*** DATASET ENTRIES ***
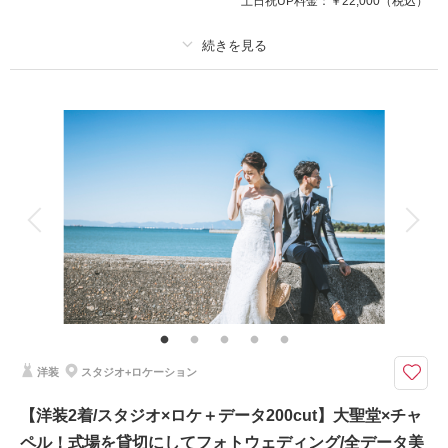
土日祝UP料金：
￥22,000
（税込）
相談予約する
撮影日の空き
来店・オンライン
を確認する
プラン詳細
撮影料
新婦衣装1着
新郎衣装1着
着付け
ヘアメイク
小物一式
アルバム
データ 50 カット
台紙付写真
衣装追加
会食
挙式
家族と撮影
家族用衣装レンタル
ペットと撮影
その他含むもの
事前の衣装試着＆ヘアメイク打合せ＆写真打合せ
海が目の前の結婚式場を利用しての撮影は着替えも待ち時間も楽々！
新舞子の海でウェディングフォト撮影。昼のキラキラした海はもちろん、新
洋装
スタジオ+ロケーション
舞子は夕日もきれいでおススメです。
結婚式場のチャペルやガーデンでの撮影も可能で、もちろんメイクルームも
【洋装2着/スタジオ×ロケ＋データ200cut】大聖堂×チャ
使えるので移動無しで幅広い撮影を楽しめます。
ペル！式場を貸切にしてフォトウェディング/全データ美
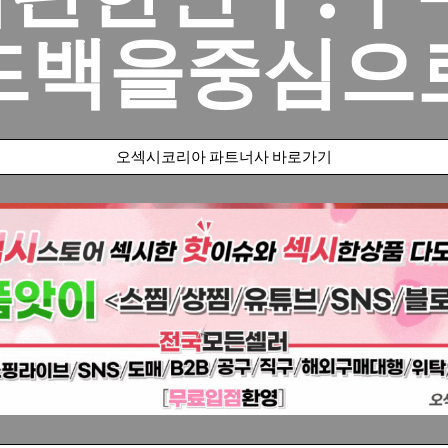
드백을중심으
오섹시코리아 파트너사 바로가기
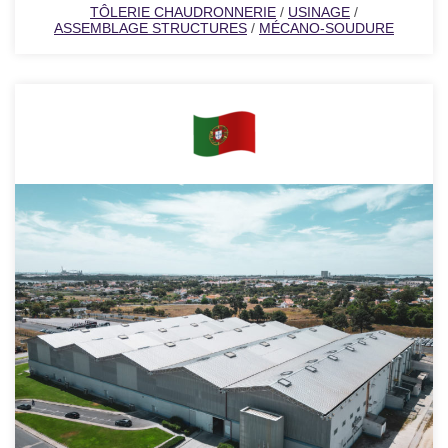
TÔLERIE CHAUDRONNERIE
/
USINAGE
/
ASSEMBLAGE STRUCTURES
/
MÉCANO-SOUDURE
*** End of DATASET ENTRIES ***
*** DATASET ENTRIES ***
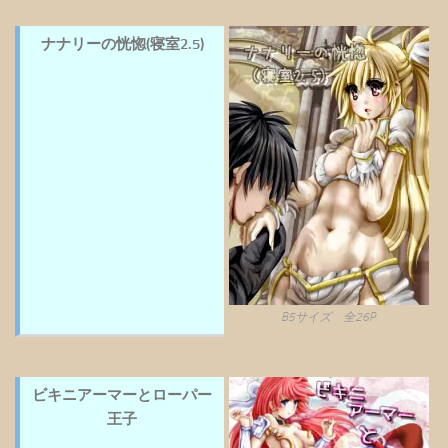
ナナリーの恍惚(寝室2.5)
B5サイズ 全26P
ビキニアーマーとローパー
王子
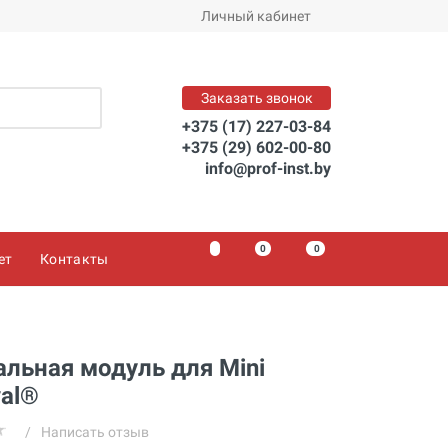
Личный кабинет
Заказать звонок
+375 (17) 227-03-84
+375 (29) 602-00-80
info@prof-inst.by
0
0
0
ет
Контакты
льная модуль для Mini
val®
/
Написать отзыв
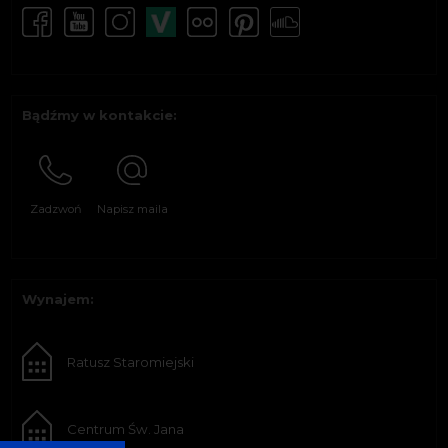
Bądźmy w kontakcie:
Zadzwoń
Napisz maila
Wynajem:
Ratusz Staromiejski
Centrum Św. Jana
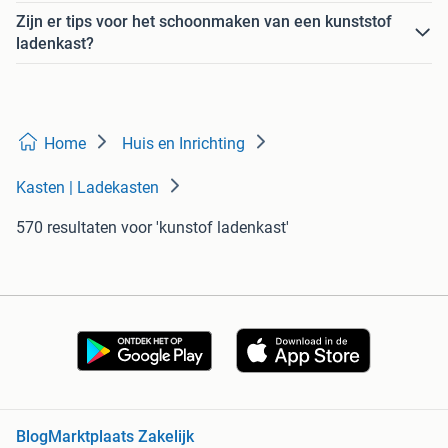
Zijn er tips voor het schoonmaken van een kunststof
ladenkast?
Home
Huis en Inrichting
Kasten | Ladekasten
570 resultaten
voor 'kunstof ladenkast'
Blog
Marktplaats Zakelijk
*** End of DATASET ENTRIES ***
*** DATASET ENTRIES ***
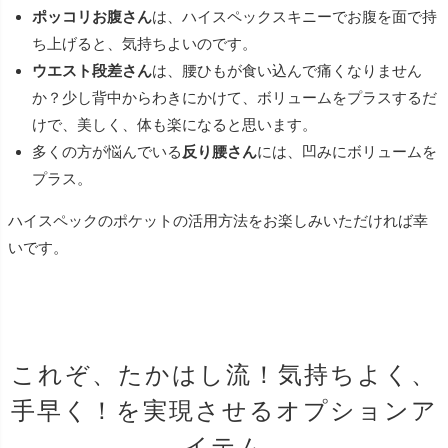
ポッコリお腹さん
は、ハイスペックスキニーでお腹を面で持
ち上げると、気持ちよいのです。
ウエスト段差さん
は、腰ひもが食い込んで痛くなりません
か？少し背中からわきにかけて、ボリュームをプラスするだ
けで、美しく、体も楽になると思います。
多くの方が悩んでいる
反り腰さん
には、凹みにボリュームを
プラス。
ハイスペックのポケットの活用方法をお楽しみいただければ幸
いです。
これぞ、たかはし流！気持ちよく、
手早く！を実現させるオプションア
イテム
*** End of DATASET ENTRIES ***
### ABOUT THIS TASK
Go through the records and pull out each line that includes the word "スタジオ".

### ANSWER
スタジオ+ロケーション
【洋装2着/スタジオ×ロケ＋データ200cut】大聖堂×チャ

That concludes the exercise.